Question: Name an investment that loses 25% of its value immediately upon purchase, and even more value down the road?

Answer: Your Car.

As soon as you sign the transfer papers for that $30,000 car, its resale value drops about $7,500. Because a car is what’s known as a depreciating asset, meaning it loses big value, fast. Own a collector’s classic that has held or exceeded its original sticker price? That’s all fine and good, and your car would be an exception. But for the overwhelming majority of owners, cars are a non-stop money burn.

Question: Aside from a lower resale value, will I incur other car ownership costs?

Answer: Oh ya, a whole lot more!

We’re talking annual insurance payments, licensing and registration, repairs not covered by warranty, and ordinary maintenance costs including gas (or electricity), new tires, brake pads, etc.
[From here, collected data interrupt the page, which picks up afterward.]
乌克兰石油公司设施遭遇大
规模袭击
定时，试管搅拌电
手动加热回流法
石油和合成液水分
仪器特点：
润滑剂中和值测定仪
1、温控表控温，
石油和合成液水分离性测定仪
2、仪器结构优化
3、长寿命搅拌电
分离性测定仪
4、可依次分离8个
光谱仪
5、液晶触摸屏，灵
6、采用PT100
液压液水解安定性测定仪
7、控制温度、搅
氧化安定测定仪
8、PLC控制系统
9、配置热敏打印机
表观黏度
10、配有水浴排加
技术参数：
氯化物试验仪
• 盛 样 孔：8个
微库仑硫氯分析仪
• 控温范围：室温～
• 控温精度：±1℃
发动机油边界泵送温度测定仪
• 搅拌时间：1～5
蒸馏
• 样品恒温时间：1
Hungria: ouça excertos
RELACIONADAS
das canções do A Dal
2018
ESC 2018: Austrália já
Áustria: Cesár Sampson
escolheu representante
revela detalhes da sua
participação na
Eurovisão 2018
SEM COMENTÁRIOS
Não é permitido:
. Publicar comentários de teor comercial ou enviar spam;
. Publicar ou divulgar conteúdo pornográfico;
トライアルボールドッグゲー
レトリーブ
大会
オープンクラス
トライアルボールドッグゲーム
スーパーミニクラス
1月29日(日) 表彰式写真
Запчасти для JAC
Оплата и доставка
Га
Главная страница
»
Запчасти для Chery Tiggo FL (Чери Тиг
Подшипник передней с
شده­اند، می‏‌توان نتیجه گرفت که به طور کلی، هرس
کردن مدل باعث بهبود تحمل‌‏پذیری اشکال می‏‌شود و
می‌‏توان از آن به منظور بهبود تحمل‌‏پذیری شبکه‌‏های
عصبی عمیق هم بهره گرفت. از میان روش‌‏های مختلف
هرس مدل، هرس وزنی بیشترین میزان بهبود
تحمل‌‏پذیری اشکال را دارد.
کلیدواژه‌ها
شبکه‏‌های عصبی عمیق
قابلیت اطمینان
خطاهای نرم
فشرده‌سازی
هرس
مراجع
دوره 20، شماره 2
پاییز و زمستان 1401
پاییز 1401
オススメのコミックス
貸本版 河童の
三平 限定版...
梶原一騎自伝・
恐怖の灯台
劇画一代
Question: How else will I lose money from car ownership?

Answer: Finance your purchase.

Look, if you don’t have enough money to buy the car, then don’t buy it. Think about it: if you borrow funds for the purchase, just like taking out any other loan, you pay interest. So if you’re paying interest for, say, five years, you’ve not only shelled out 30k, you not only incur ongoing expenses, but you also pay even MORE than the sticker price thanks to interest payments.

Question: What’s even worse than financing your purchase?

Answer: Leasing.

Leasing is renting. You’re renting the car for several years. At the end of the lease term, you have zero equity in the car. Yes, when the lease expires you’ll have the option to purchase the car but don’t expect to get any sort of deal. You’ll be paying full price. And usually, you’ll end up paying more for the car than if you had purchased it at the outset.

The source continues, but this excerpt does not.